--- RECORD EXTRACTS Enclosed Below ---

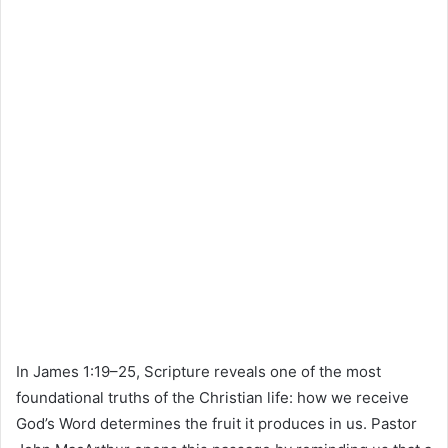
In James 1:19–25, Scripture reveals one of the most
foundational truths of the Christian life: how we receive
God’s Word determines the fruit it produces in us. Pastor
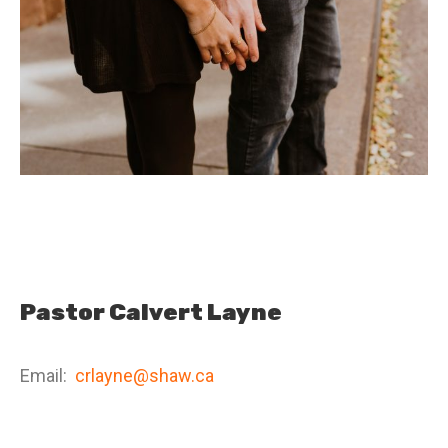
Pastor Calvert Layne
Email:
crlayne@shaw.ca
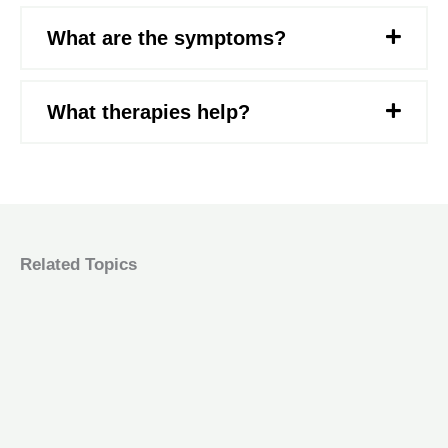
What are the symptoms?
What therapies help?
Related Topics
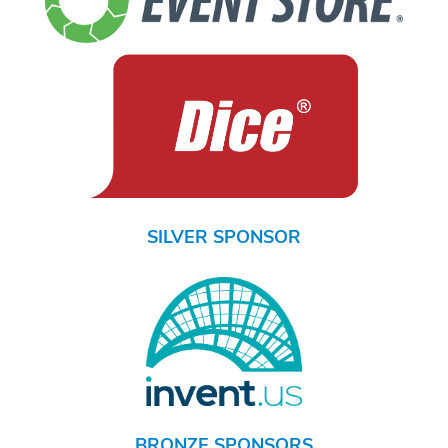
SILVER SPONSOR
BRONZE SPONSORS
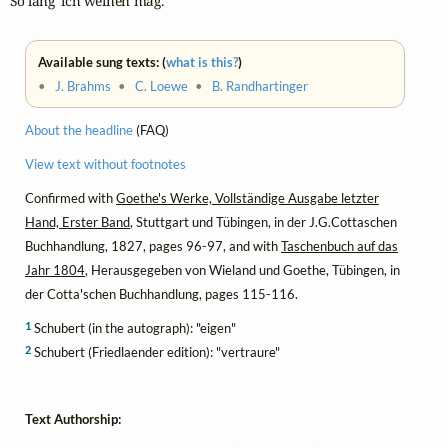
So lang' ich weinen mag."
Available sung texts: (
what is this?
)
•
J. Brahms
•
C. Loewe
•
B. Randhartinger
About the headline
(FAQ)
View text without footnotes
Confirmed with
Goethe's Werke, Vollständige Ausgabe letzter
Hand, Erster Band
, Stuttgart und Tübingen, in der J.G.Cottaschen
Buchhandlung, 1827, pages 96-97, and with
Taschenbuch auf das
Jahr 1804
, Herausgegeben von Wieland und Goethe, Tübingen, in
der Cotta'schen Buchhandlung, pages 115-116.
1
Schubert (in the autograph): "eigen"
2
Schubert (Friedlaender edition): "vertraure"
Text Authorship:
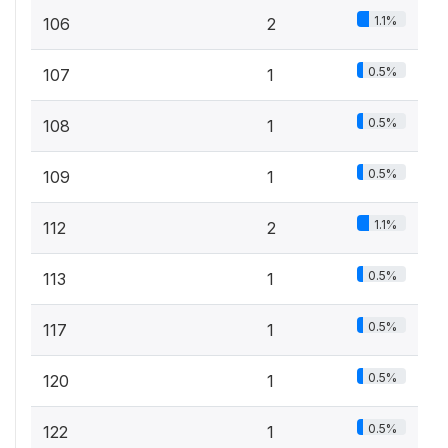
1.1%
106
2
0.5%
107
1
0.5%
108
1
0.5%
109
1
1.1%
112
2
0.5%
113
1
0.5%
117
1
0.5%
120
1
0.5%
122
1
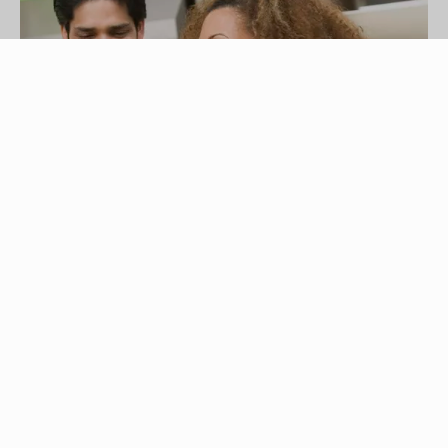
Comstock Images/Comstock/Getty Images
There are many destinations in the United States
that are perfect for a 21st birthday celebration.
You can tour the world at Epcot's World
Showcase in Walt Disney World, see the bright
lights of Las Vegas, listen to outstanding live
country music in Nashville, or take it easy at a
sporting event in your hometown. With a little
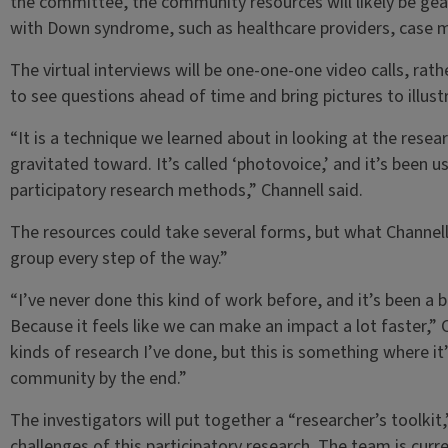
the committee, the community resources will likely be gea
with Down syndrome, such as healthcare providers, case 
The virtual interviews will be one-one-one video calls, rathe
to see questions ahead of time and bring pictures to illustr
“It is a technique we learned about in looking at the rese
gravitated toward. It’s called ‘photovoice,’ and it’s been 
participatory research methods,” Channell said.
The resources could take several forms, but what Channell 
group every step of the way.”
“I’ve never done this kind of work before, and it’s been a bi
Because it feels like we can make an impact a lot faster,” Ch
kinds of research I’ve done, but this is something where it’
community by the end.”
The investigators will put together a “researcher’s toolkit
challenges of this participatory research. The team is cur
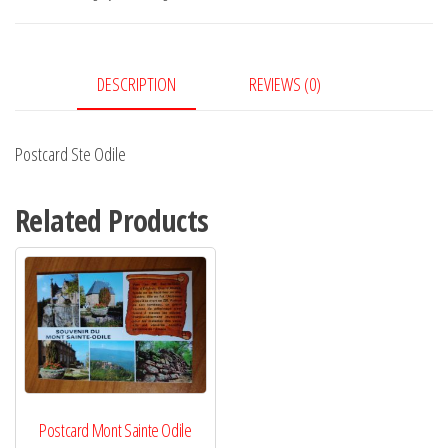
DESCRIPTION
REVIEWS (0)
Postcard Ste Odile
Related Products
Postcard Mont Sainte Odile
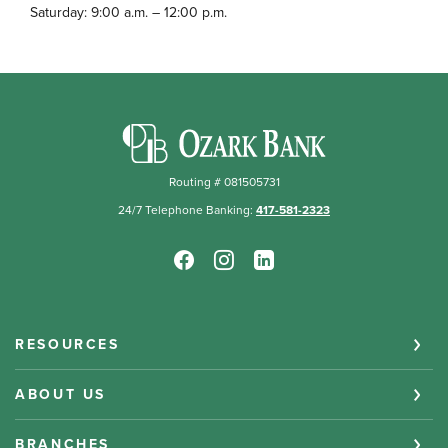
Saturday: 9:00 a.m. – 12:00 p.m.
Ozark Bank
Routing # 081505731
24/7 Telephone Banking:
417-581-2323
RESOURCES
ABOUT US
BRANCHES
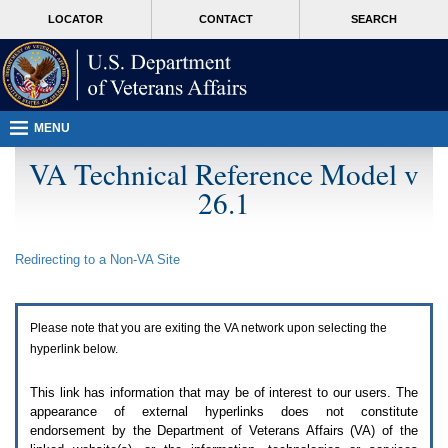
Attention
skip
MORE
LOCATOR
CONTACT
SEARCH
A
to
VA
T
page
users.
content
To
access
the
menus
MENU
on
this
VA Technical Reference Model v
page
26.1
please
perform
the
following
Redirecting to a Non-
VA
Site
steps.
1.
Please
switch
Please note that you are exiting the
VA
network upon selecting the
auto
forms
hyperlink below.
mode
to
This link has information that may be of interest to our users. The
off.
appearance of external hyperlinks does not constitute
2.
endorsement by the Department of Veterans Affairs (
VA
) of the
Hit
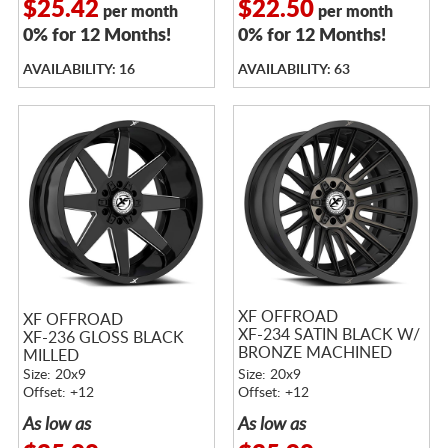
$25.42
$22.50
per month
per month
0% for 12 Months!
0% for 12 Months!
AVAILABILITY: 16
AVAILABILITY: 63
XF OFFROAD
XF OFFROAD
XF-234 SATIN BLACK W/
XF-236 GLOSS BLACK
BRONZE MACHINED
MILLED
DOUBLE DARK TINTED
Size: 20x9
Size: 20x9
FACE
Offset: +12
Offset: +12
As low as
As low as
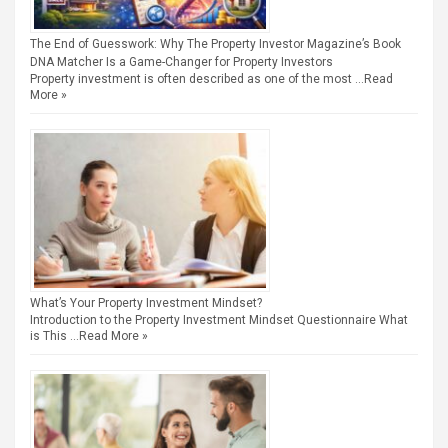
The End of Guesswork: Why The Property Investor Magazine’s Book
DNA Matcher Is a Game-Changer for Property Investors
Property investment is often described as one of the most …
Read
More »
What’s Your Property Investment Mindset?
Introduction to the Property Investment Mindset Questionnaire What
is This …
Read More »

--- End of Enclosed RECORD EXTRACTS ---
--- RECORD EXTRACTS Enclosed Below ---

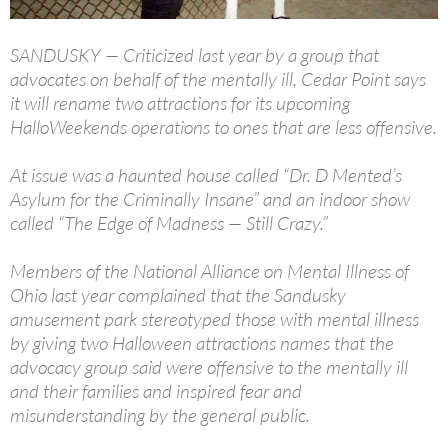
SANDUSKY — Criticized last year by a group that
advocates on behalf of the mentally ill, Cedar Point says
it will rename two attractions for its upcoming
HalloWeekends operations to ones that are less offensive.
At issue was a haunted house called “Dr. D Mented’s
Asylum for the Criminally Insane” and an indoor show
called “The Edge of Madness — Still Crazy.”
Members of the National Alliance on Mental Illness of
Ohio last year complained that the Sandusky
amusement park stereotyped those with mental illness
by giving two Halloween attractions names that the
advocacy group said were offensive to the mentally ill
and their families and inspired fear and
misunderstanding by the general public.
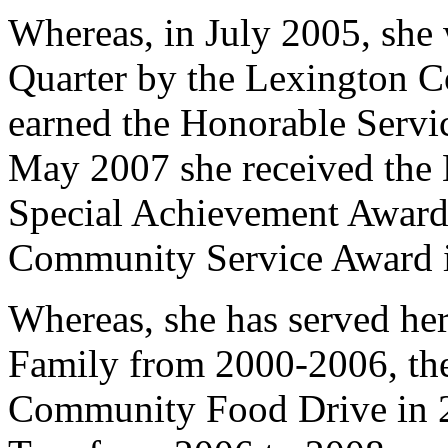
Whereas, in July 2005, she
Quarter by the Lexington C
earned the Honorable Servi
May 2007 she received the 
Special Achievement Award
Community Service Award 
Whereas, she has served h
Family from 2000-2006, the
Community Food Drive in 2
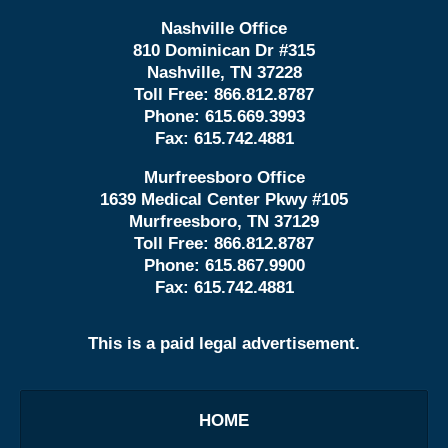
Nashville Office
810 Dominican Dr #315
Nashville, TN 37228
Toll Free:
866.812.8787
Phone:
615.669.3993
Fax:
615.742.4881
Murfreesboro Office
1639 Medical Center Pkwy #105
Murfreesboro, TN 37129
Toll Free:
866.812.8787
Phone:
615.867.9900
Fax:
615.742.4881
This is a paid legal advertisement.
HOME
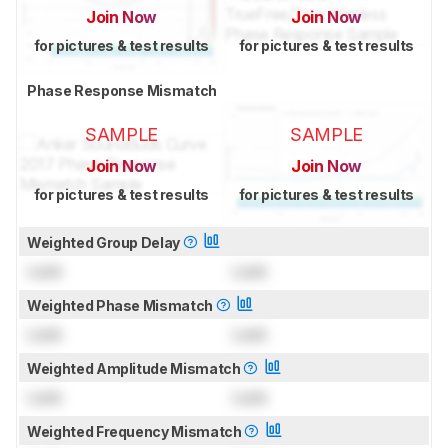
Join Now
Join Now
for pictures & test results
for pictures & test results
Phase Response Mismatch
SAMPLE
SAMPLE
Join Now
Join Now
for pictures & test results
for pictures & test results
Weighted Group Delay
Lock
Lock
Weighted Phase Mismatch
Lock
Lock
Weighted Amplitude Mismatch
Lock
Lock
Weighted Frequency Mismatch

--- End of Enclosed RECORD EXTRACTS ---
--- RECORD EXTRACTS Enclosed Below ---

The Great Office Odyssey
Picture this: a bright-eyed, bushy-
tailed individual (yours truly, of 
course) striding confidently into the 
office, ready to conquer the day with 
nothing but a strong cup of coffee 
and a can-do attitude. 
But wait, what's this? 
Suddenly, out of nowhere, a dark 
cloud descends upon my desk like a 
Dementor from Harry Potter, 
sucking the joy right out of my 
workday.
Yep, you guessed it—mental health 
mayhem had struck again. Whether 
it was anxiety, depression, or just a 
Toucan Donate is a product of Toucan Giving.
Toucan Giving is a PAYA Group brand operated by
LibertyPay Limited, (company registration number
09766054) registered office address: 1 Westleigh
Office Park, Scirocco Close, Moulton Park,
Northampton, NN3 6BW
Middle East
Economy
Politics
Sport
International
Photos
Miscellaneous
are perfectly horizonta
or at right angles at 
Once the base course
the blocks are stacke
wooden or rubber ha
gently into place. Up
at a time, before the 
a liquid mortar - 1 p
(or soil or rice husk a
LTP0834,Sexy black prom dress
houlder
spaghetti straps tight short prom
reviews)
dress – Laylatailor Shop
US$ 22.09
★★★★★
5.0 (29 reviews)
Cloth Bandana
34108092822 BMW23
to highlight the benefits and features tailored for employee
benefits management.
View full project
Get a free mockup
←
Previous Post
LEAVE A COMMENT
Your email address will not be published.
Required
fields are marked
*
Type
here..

--- End of Enclosed RECORD EXTRACTS ---

▸ AIM OF THE TASK: Lines with "bright" in the listing above: state how many there are, and nothing else.

▸ ANSWER TO THE PROBLEM: 2